### WORK ITEM
Could you give the data that follows again exactly, without its pictures?
═══ MATERIALS PROVIDED ═══
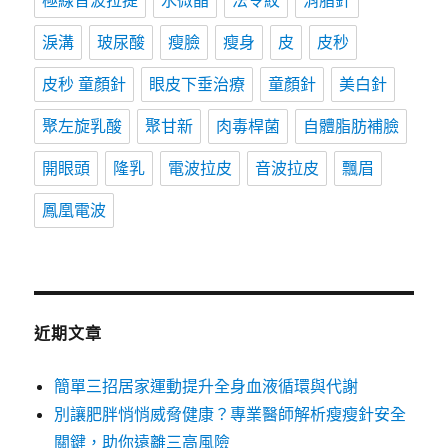
極線音波拉提
水微晶
法令紋
消脂針
淚溝
玻尿酸
瘦臉
瘦身
皮
皮秒
皮秒 童顏針
眼皮下垂治療
童顏針
美白針
聚左旋乳酸
聚甘新
肉毒桿菌
自體脂肪補臉
開眼頭
隆乳
電波拉皮
音波拉皮
飄眉
鳳凰電波
近期文章
簡單三招居家運動提升全身血液循環與代謝
別讓肥胖悄悄威脅健康？專業醫師解析瘦瘦針安全
關鍵，助你遠離三高風險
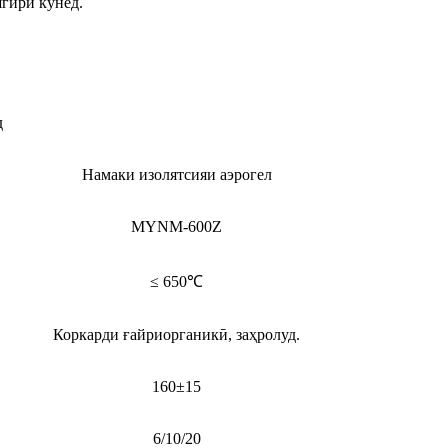
шгирӣ кунед.
д
Намаки изолятсияи аэрогел
MYNM-600Z
≤ 650℃
Коркарди ғайриорганикӣ, заҳролуд.
160±15
6/10/20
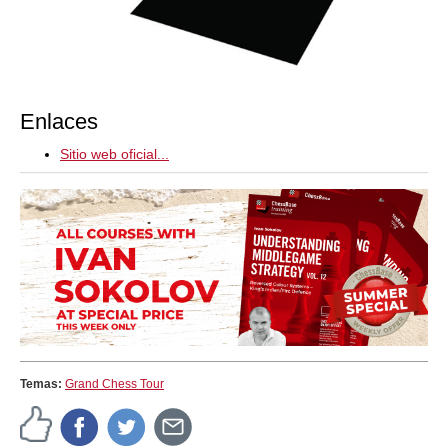
Enlaces
Sitio web oficial...
Temas:
Grand Chess Tour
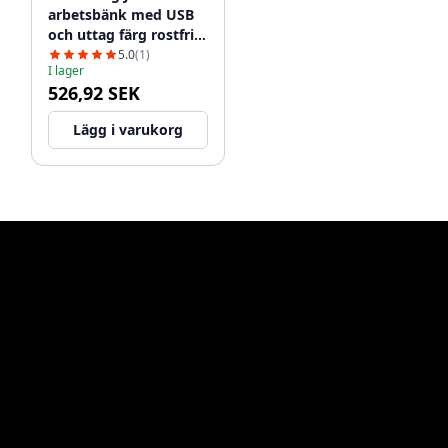
arbetsbänk med USB
och uttag färg rostfritt
stål 1208957392
5.0
(1)
I lager
526,92 SEK
Lägg i varukorg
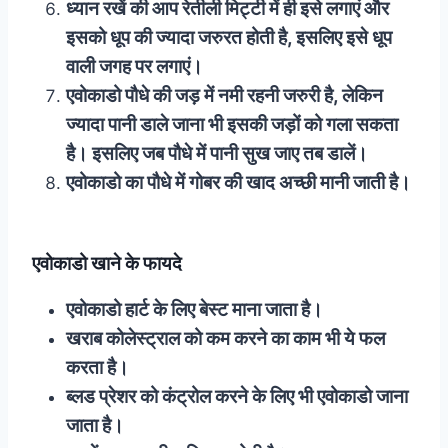
ध्यान रखें की आप रेतीली मिट्टी में ही इसे लगाएं और
इसको धूप की ज्यादा जरुरत होती है, इसलिए इसे धूप
वाली जगह पर लगाएं।
एवोकाडो पौधे की जड़ में नमी रहनी जरुरी है, लेकिन
ज्यादा पानी डाले जाना भी इसकी जड़ों को गला सकता
है। इसलिए जब पौधे में पानी सुख जाए तब डालें।
एवोकाडो का पौधे में गोबर की खाद अच्छी मानी जाती है।
एवोकाडो खाने के फायदे
एवोकाडो हार्ट के लिए बेस्ट माना जाता है।
खराब कोलेस्ट्राल को कम करने का काम भी ये फल
करता है।
ब्लड प्रेशर को कंट्रोल करने के लिए भी एवोकाडो जाना
जाता है।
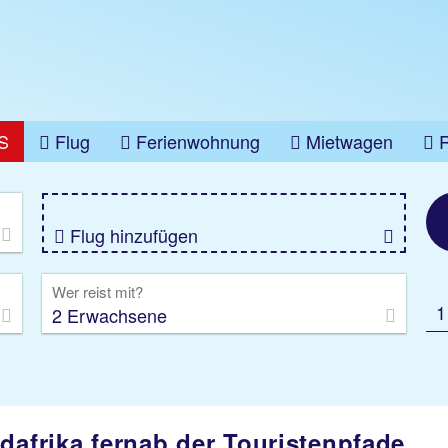
S
Flug
Ferienwohnung
Mietwagen
üge
Gruppenreise
Camper
Privattransfer
Flug hinzufügen
Wer reist mit?
1
2 Erwachsene
dafrika fernab der Touristenpfade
═══
### ANSWER FOR THIS EXERCISE
極線音波拉提
水微晶
法令紋
消脂針
淚溝
玻尿酸
瘦臉
瘦身
皮
皮秒
皮秒 童顏針
眼皮下垂治療
童顏針
美白針
聚左旋乳酸
聚甘新
肉毒桿菌
自體脂肪補臉
開眼頭
隆乳
電波拉皮
音波拉皮
飄眉
鳳凰電波
近期文章
簡單三招居家運動提升全身血液循環與代謝
別讓肥胖悄悄威脅健康？專業醫師解析瘦瘦針安全
關鍵，助你遠離三高風險
шгирӣ кунед.
д
Намаки изолятсияи аэрогел
MYNM-600Z
≤ 650℃
Коркарди ғайриорганикӣ, заҳролуд.
160±15
6/10/20
Enlaces
Sitio web oficial...
Temas:
Grand Chess Tour
arbetsbänk med USB
och uttag färg rostfritt
stål 1208957392
5.0
(1)
I lager
526,92 SEK
Lägg i varukorg
ध्यान रखें की आप रेतीली मिट्टी में ही इसे लगाएं और
इसको धूप की ज्यादा जरुरत होती है, इसलिए इसे धूप
वाली जगह पर लगाएं।
एवोकाडो पौधे की जड़ में नमी रहनी जरुरी है, लेकिन
ज्यादा पानी डाले जाना भी इसकी जड़ों को गला सकता
है। इसलिए जब पौधे में पानी सुख जाए तब डालें।
एवोकाडो का पौधे में गोबर की खाद अच्छी मानी जाती है।
एवोकाडो खाने के फायदे
एवोकाडो हार्ट के लिए बेस्ट माना जाता है।
खराब कोलेस्ट्राल को कम करने का काम भी ये फल
करता है।
ब्लड प्रेशर को कंट्रोल करने के लिए भी एवोकाडो जाना
जाता है।
S
Flug
Ferienwohnung
Mietwagen
üge
Gruppenreise
Camper
Privattransfer
Flug hinzufügen
Wer reist mit?
1
2 Erwachsene
dafrika fernab der Touristenpfade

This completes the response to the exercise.